**Supplied records**
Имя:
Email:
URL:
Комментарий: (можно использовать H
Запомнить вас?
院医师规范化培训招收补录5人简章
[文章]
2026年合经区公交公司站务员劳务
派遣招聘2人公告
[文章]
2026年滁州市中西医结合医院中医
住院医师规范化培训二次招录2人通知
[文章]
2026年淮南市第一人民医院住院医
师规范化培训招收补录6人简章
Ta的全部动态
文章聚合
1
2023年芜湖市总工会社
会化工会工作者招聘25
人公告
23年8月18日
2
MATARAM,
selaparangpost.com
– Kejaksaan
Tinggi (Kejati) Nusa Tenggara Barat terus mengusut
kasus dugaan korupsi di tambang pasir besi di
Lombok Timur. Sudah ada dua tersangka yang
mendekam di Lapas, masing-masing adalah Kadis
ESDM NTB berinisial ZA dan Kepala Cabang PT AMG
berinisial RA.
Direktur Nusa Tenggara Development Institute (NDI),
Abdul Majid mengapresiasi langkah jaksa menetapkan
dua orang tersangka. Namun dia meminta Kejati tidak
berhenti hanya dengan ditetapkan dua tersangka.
---
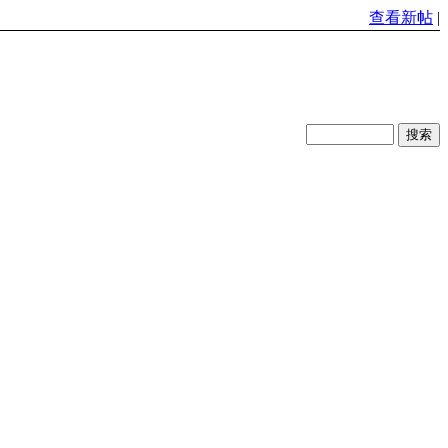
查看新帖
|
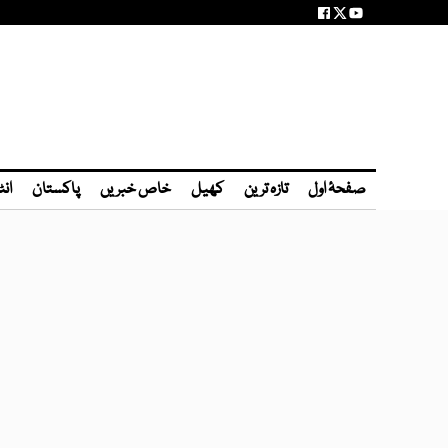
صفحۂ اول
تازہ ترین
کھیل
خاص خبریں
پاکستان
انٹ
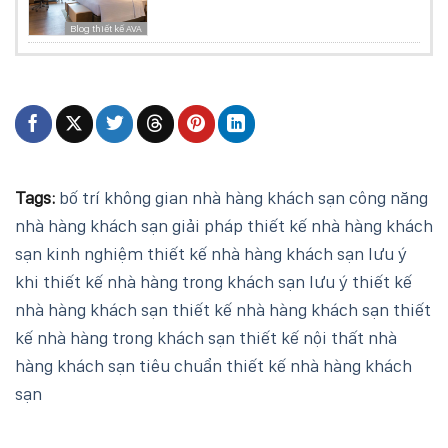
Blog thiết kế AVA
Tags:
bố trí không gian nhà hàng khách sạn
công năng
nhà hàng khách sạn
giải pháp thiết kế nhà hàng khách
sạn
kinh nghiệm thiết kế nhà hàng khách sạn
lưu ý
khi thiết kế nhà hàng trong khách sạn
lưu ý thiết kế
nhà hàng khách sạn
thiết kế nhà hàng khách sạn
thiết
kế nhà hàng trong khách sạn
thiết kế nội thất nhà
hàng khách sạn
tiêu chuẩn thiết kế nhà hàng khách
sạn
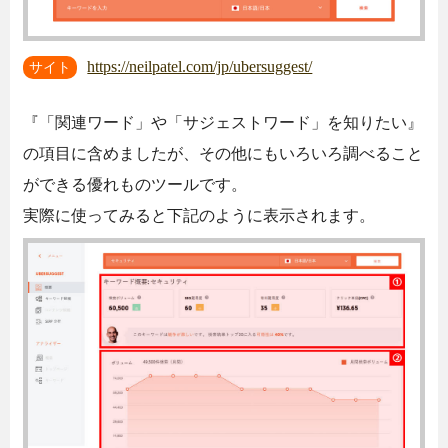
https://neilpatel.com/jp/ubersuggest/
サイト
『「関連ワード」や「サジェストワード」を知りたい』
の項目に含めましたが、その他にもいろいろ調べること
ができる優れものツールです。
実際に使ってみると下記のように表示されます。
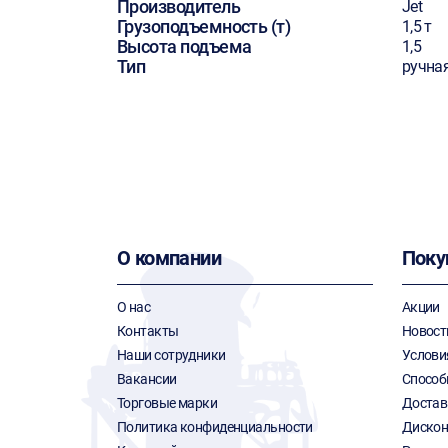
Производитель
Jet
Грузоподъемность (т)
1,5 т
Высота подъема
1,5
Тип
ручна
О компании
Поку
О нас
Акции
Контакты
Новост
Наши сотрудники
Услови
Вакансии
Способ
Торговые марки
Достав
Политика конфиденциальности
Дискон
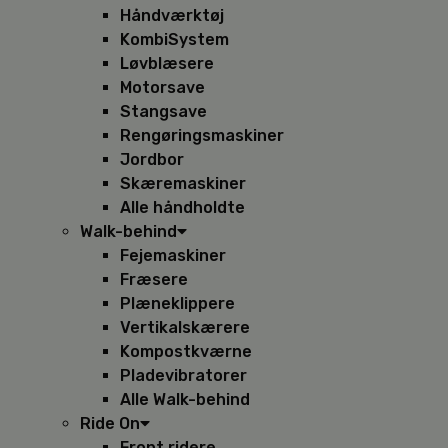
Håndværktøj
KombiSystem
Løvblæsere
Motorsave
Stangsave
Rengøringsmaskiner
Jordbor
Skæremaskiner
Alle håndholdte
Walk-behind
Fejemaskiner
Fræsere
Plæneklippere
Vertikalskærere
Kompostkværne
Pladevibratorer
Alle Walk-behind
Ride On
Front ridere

**Problem details**
Each line of the entries above that contains "Tenggara" is to be copied.

**Response below**
Tinggi (Kejati) Nusa Tenggara Barat terus mengusut
Direktur Nusa Tenggara Development Institute (NDI),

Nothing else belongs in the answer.